- **Data for the task**:
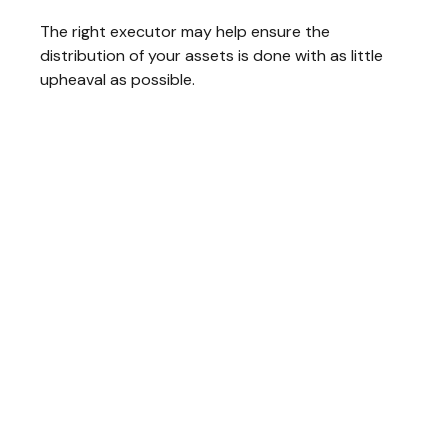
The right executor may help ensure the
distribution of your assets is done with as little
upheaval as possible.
* * *
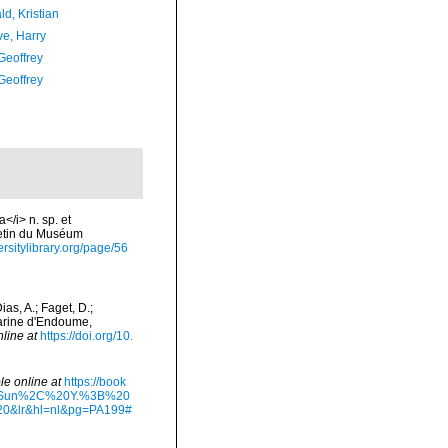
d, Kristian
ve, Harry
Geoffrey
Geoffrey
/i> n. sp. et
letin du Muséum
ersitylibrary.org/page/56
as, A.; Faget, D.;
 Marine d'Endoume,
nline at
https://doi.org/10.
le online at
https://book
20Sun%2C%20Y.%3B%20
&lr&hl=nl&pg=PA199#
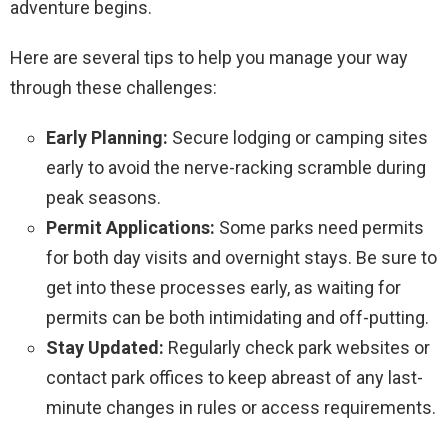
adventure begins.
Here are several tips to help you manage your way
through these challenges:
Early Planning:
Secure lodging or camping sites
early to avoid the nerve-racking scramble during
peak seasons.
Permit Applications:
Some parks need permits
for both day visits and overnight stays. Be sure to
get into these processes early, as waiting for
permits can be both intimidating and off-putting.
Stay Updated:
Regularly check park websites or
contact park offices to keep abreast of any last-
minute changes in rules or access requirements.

- **Problem**: With the line holding "distribution of your" as the first and the line holding "upheaval as possible." as the last, set down that range of the entries above exactly, and nothing else.

- **Answer section**:
distribution of your assets is done with as little
upheaval as possible.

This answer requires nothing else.